▶ [What the exercise asks]: Please copy each line in the records below that contains the string "Success".

▶ [Provided entries]:
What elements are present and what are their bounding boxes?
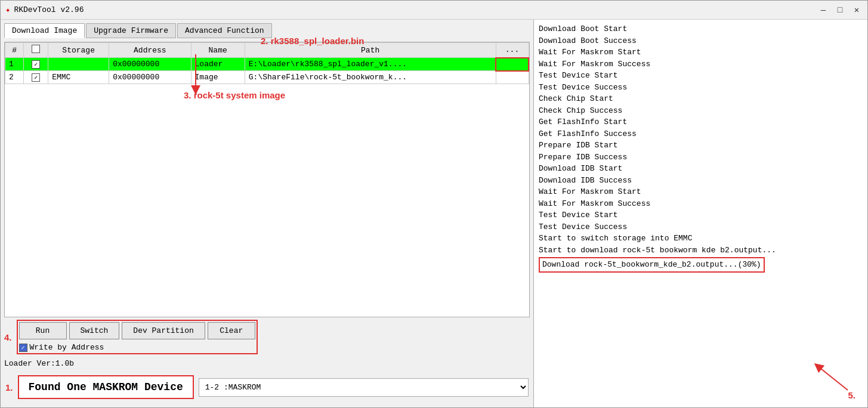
col-action: ... — [496, 43, 529, 58]
log-line: Test Device Success — [539, 82, 863, 94]
bottom-controls: 4. Run Switch Dev Partition Clear ✓ Writ… — [4, 317, 530, 404]
log-line: Test Device Start — [539, 70, 863, 82]
log-container: Download Boot StartDownload Boot Success… — [539, 23, 863, 273]
annotation-2: 2. rk3588_spl_loader.bin — [261, 36, 364, 46]
log-line: Test Device Success — [539, 221, 863, 233]
row1-checkbox[interactable]: ✓ — [32, 60, 40, 69]
log-line: Wait For Maskrom Success — [539, 198, 863, 210]
close-button[interactable]: ✕ — [851, 4, 863, 16]
write-by-address-label: Write by Address — [30, 343, 104, 352]
annotation-3: 3. rock-5t system image — [184, 90, 285, 100]
row2-num: 2 — [5, 71, 24, 84]
log-highlight: Download rock-5t_bookworm_kde_b2.output.… — [539, 257, 765, 273]
select-all-checkbox[interactable] — [32, 45, 40, 53]
device-select[interactable]: 1-2 :MASKROM — [199, 378, 529, 397]
device-status-label: Found One MASKROM Device — [18, 375, 194, 399]
row1-storage — [48, 58, 109, 71]
row2-checkbox-cell: ✓ — [24, 71, 48, 84]
log-line: Check Chip Success — [539, 105, 863, 117]
main-window: ✦ RKDevTool v2.96 — □ ✕ Download Image U… — [0, 0, 868, 408]
log-line: Download Boot Success — [539, 35, 863, 47]
app-icon: ✦ — [5, 5, 10, 15]
write-by-address-row: ✓ Write by Address — [19, 343, 255, 352]
row1-browse[interactable] — [496, 58, 529, 71]
log-line: Download IDB Success — [539, 175, 863, 187]
log-line: Wait For Maskrom Success — [539, 58, 863, 70]
row2-checkbox[interactable]: ✓ — [32, 73, 40, 82]
annotation-1: 1. — [5, 382, 13, 392]
table-row: 1 ✓ 0x00000000 Loader E:\Loader\rk3588_s… — [5, 58, 529, 71]
file-table: # Storage Address Name Path ... — [4, 42, 530, 317]
col-check — [24, 43, 48, 58]
log-line: Get FlashInfo Success — [539, 128, 863, 140]
log-line: Download rock-5t_bookworm_kde_b2.output.… — [539, 256, 863, 273]
col-storage: Storage — [48, 43, 109, 58]
clear-button[interactable]: Clear — [208, 322, 255, 339]
tab-download-image[interactable]: Download Image — [4, 23, 85, 38]
tab-advanced-function[interactable]: Advanced Function — [177, 23, 272, 38]
arrow-3 — [172, 54, 220, 96]
minimize-button[interactable]: — — [817, 4, 829, 16]
left-panel: Download Image Upgrade Firmware Advanced… — [1, 20, 533, 407]
run-button[interactable]: Run — [19, 322, 67, 339]
row2-storage: EMMC — [48, 71, 109, 84]
switch-button[interactable]: Switch — [69, 322, 120, 339]
table-row: 2 ✓ EMMC 0x00000000 Image G:\ShareFile\r… — [5, 71, 529, 84]
annotation-4: 4. — [4, 332, 12, 342]
row2-browse[interactable] — [496, 71, 529, 84]
log-line: Download IDB Start — [539, 163, 863, 175]
log-line: Start to download rock-5t bookworm kde b… — [539, 245, 863, 256]
row1-path[interactable]: E:\Loader\rk3588_spl_loader_v1.... — [245, 58, 496, 71]
log-line: Test Device Start — [539, 209, 863, 221]
log-line: Download Boot Start — [539, 23, 863, 35]
log-line: Prepare IDB Start — [539, 140, 863, 152]
annotation-5: 5. — [848, 390, 855, 400]
button-row: 4. Run Switch Dev Partition Clear ✓ Writ… — [4, 320, 530, 354]
tab-upgrade-firmware[interactable]: Upgrade Firmware — [86, 23, 176, 38]
arrow-5 — [812, 360, 854, 396]
log-line: Get FlashInfo Start — [539, 116, 863, 128]
log-line: Wait For Maskrom Start — [539, 186, 863, 198]
log-line: Start to switch storage into EMMC — [539, 233, 863, 245]
log-line: Check Chip Start — [539, 93, 863, 105]
dev-partition-button[interactable]: Dev Partition — [122, 322, 205, 339]
title-bar: ✦ RKDevTool v2.96 — □ ✕ — [1, 1, 867, 20]
row1-num: 1 — [5, 58, 24, 71]
controls-highlight-box: Run Switch Dev Partition Clear ✓ Write b… — [17, 320, 258, 354]
row1-checkbox-cell: ✓ — [24, 58, 48, 71]
col-num: # — [5, 43, 24, 58]
log-line: Prepare IDB Success — [539, 152, 863, 163]
write-by-address-checkbox[interactable]: ✓ — [19, 344, 27, 352]
svg-line-2 — [818, 366, 848, 390]
status-bar: 1. Found One MASKROM Device 1-2 :MASKROM — [4, 373, 530, 401]
main-btn-row: Run Switch Dev Partition Clear — [19, 322, 255, 339]
log-line: Wait For Maskrom Start — [539, 47, 863, 58]
log-panel: Download Boot StartDownload Boot Success… — [533, 20, 867, 407]
row2-path[interactable]: G:\ShareFile\rock-5t_bookworm_k... — [245, 71, 496, 84]
maximize-button[interactable]: □ — [834, 4, 846, 16]
loader-version-label: Loader Ver:1.0b — [4, 357, 530, 370]
window-title: RKDevTool v2.96 — [14, 5, 84, 14]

▶ [Completed exercise]:
log-line: Test Device Success — [539, 82, 863, 94]
log-container: Download Boot StartDownload Boot Success… — [539, 23, 863, 273]
log-line: Test Device Success — [539, 221, 863, 233]
log-line: Wait For Maskrom Success — [539, 198, 863, 210]
log-line: Check Chip Success — [539, 105, 863, 117]
log-line: Download Boot Success — [539, 35, 863, 47]
log-line: Download IDB Success — [539, 175, 863, 187]
log-line: Wait For Maskrom Success — [539, 58, 863, 70]
log-line: Get FlashInfo Success — [539, 128, 863, 140]
log-line: Prepare IDB Success — [539, 152, 863, 163]
log-panel: Download Boot StartDownload Boot Success… — [533, 20, 867, 407]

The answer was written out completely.